* **Aim of the task**
The records below are to be reproduced exactly, with the pictures left out.

* **Input data**

**********

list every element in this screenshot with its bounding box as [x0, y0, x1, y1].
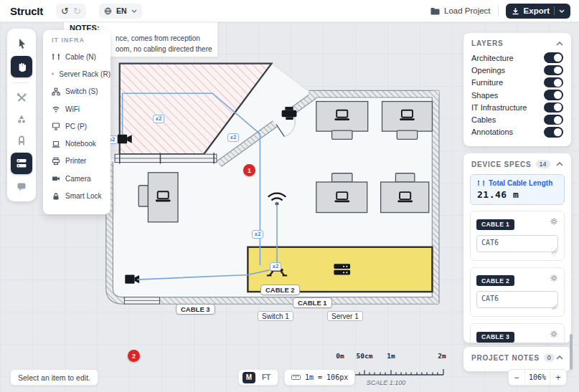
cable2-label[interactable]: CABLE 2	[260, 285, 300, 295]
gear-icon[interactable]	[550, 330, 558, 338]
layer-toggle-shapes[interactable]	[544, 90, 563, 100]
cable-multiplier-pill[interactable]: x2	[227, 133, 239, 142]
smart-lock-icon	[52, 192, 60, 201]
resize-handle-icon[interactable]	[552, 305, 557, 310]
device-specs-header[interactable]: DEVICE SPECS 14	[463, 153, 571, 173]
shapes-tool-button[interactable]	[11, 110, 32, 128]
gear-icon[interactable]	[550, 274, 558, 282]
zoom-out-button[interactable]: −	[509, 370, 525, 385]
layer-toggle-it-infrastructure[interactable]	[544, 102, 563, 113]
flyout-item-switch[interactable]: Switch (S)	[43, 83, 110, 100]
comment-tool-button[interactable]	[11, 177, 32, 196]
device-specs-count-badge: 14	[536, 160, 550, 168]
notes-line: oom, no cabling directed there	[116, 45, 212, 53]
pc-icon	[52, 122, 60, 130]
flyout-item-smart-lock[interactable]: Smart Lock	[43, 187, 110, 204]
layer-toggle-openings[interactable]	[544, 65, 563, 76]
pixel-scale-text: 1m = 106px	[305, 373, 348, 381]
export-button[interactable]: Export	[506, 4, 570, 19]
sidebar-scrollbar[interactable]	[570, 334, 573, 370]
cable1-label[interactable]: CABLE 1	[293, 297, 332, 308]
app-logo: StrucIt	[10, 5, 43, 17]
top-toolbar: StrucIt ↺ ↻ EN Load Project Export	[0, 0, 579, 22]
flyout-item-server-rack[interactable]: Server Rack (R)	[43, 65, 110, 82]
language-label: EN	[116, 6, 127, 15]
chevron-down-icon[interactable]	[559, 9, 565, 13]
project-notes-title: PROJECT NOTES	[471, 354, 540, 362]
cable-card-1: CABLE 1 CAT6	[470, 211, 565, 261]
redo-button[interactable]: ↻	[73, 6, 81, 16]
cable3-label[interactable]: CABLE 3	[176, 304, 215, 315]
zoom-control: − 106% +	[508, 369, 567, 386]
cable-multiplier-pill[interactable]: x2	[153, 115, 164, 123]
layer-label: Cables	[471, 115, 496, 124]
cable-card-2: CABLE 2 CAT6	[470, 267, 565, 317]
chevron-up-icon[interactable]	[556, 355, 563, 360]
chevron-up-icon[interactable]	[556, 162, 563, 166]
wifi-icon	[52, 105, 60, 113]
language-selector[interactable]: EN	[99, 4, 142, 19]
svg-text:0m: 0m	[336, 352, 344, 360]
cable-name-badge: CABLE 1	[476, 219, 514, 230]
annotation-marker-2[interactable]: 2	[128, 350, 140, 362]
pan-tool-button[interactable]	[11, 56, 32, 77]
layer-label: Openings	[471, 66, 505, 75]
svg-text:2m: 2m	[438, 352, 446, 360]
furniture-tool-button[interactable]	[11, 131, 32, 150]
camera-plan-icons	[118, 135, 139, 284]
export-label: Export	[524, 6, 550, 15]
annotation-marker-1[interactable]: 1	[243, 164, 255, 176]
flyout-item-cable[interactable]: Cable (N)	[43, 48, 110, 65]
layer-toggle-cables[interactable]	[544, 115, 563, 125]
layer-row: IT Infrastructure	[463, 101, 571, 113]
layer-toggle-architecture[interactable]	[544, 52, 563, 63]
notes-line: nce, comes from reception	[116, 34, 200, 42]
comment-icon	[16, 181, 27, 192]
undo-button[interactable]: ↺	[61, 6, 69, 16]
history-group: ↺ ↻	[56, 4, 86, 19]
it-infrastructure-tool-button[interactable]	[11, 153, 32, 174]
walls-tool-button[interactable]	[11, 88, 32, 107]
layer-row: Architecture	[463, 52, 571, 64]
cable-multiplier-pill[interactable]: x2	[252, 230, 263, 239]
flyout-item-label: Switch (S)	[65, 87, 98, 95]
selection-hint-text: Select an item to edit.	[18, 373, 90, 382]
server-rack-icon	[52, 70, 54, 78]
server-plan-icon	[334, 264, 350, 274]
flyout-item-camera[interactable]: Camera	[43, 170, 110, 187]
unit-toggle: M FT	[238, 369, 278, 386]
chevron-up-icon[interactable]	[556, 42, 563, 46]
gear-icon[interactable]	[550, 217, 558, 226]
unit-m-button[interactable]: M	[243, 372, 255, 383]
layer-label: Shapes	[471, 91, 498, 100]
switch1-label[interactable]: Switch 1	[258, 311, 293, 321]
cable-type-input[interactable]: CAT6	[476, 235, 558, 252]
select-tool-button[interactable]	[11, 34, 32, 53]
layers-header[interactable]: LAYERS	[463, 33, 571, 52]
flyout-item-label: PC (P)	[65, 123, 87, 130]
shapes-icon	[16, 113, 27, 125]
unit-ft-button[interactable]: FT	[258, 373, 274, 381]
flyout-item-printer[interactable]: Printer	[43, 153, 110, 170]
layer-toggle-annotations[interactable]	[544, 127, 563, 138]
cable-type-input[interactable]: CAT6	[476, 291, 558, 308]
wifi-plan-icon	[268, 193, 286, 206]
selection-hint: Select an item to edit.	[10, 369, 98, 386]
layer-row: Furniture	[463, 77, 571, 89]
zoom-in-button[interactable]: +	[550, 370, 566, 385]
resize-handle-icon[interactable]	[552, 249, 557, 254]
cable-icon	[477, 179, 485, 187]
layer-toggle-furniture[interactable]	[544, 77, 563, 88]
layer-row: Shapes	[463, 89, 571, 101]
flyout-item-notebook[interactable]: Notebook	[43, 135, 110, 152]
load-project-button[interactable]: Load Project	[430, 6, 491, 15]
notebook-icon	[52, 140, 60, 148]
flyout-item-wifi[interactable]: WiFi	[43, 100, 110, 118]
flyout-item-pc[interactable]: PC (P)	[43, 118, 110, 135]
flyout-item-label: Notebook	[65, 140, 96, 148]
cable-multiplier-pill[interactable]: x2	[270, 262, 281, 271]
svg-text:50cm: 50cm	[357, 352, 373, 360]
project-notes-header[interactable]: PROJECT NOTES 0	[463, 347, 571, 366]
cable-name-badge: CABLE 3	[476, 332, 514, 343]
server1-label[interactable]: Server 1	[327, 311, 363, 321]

**********

* **Exercise output**
list every element in this screenshot with its bounding box as [x0, y0, x1, y1].
cable2-label[interactable]: CABLE 2	[260, 285, 300, 295]
gear-icon[interactable]	[550, 330, 558, 338]
layer-toggle-shapes[interactable]	[544, 90, 563, 100]
cable-multiplier-pill[interactable]: x2	[227, 133, 239, 142]
smart-lock-icon	[52, 192, 60, 201]
resize-handle-icon[interactable]	[552, 305, 557, 310]
device-specs-header[interactable]: DEVICE SPECS 14	[463, 153, 571, 173]
shapes-tool-button[interactable]	[11, 110, 32, 128]
gear-icon[interactable]	[550, 274, 558, 282]
zoom-out-button[interactable]: −	[509, 370, 525, 385]
layer-toggle-it-infrastructure[interactable]	[544, 102, 563, 113]
flyout-item-switch[interactable]: Switch (S)	[43, 83, 110, 100]
comment-tool-button[interactable]	[11, 177, 32, 196]
device-specs-count-badge: 14	[536, 160, 550, 168]
notes-line: oom, no cabling directed there	[116, 45, 212, 53]
pc-icon	[52, 122, 60, 130]
flyout-item-smart-lock[interactable]: Smart Lock	[43, 187, 110, 204]
layer-toggle-openings[interactable]	[544, 65, 563, 76]
pixel-scale-text: 1m = 106px	[305, 373, 348, 381]
export-button[interactable]: Export	[506, 4, 570, 19]
sidebar-scrollbar[interactable]	[570, 334, 573, 370]
cable1-label[interactable]: CABLE 1	[293, 297, 332, 308]
app-logo: StrucIt	[10, 5, 43, 17]
top-toolbar: StrucIt ↺ ↻ EN Load Project Export	[0, 0, 579, 22]
flyout-item-server-rack[interactable]: Server Rack (R)	[43, 65, 110, 82]
language-label: EN	[116, 6, 127, 15]
chevron-down-icon[interactable]	[559, 9, 565, 13]
project-notes-title: PROJECT NOTES	[471, 354, 540, 362]
cable-card-1: CABLE 1 CAT6	[470, 211, 565, 261]
redo-button[interactable]: ↻	[73, 6, 81, 16]
cable3-label[interactable]: CABLE 3	[176, 304, 215, 315]
zoom-control: − 106% +	[508, 369, 567, 386]
cable-multiplier-pill[interactable]: x2	[153, 115, 164, 123]
layer-label: Cables	[471, 115, 496, 124]
cable-card-2: CABLE 2 CAT6	[470, 267, 565, 317]
chevron-up-icon[interactable]	[556, 355, 563, 360]
chevron-up-icon[interactable]	[556, 162, 563, 166]
wifi-icon	[52, 105, 60, 113]
language-selector[interactable]: EN	[99, 4, 142, 19]
svg-text:0m: 0m	[336, 352, 344, 360]
cable-name-badge: CABLE 1	[476, 219, 514, 230]
annotation-marker-2[interactable]: 2	[128, 350, 140, 362]
pan-tool-button[interactable]	[11, 56, 32, 77]
layer-label: Openings	[471, 66, 505, 75]
svg-text:2m: 2m	[438, 352, 446, 360]
furniture-tool-button[interactable]	[11, 131, 32, 150]
camera-plan-icons	[118, 135, 139, 284]
export-label: Export	[524, 6, 550, 15]
annotation-marker-1[interactable]: 1	[243, 164, 255, 176]
flyout-item-cable[interactable]: Cable (N)	[43, 48, 110, 65]
layer-toggle-cables[interactable]	[544, 115, 563, 125]
layer-row: IT Infrastructure	[463, 101, 571, 113]
layer-toggle-architecture[interactable]	[544, 52, 563, 63]
notes-line: nce, comes from reception	[116, 34, 200, 42]
comment-icon	[16, 181, 27, 192]
undo-button[interactable]: ↺	[61, 6, 69, 16]
history-group: ↺ ↻	[56, 4, 86, 19]
it-infrastructure-tool-button[interactable]	[11, 153, 32, 174]
walls-tool-button[interactable]	[11, 88, 32, 107]
layer-row: Architecture	[463, 52, 571, 64]
cable-multiplier-pill[interactable]: x2	[252, 230, 263, 239]
flyout-item-label: Switch (S)	[65, 87, 98, 95]
selection-hint-text: Select an item to edit.	[18, 373, 90, 382]
server-rack-icon	[52, 70, 54, 78]
server-plan-icon	[334, 264, 350, 274]
flyout-item-camera[interactable]: Camera	[43, 170, 110, 187]
unit-toggle: M FT	[238, 369, 278, 386]
chevron-up-icon[interactable]	[556, 42, 563, 46]
gear-icon[interactable]	[550, 217, 558, 226]
unit-m-button[interactable]: M	[243, 372, 255, 383]
layer-label: Shapes	[471, 91, 498, 100]
switch1-label[interactable]: Switch 1	[258, 311, 293, 321]
cable-type-input[interactable]: CAT6	[476, 235, 558, 252]
select-tool-button[interactable]	[11, 34, 32, 53]
layers-header[interactable]: LAYERS	[463, 33, 571, 52]
flyout-item-label: PC (P)	[65, 123, 87, 130]
shapes-icon	[16, 113, 27, 125]
unit-ft-button[interactable]: FT	[258, 373, 274, 381]
flyout-item-printer[interactable]: Printer	[43, 153, 110, 170]
layer-toggle-annotations[interactable]	[544, 127, 563, 138]
cable-type-input[interactable]: CAT6	[476, 291, 558, 308]
wifi-plan-icon	[268, 193, 286, 206]
selection-hint: Select an item to edit.	[10, 369, 98, 386]
layer-row: Furniture	[463, 77, 571, 89]
zoom-in-button[interactable]: +	[550, 370, 566, 385]
resize-handle-icon[interactable]	[552, 249, 557, 254]
cable-icon	[477, 179, 485, 187]
layer-toggle-furniture[interactable]	[544, 77, 563, 88]
layer-row: Shapes	[463, 89, 571, 101]
flyout-item-notebook[interactable]: Notebook	[43, 135, 110, 152]
load-project-button[interactable]: Load Project	[430, 6, 491, 15]
notebook-icon	[52, 140, 60, 148]
flyout-item-wifi[interactable]: WiFi	[43, 100, 110, 118]
flyout-item-pc[interactable]: PC (P)	[43, 118, 110, 135]
flyout-item-label: Notebook	[65, 140, 96, 148]
cable-multiplier-pill[interactable]: x2	[270, 262, 281, 271]
svg-text:50cm: 50cm	[357, 352, 373, 360]
project-notes-header[interactable]: PROJECT NOTES 0	[463, 347, 571, 366]
cable-name-badge: CABLE 3	[476, 332, 514, 343]
server1-label[interactable]: Server 1	[327, 311, 363, 321]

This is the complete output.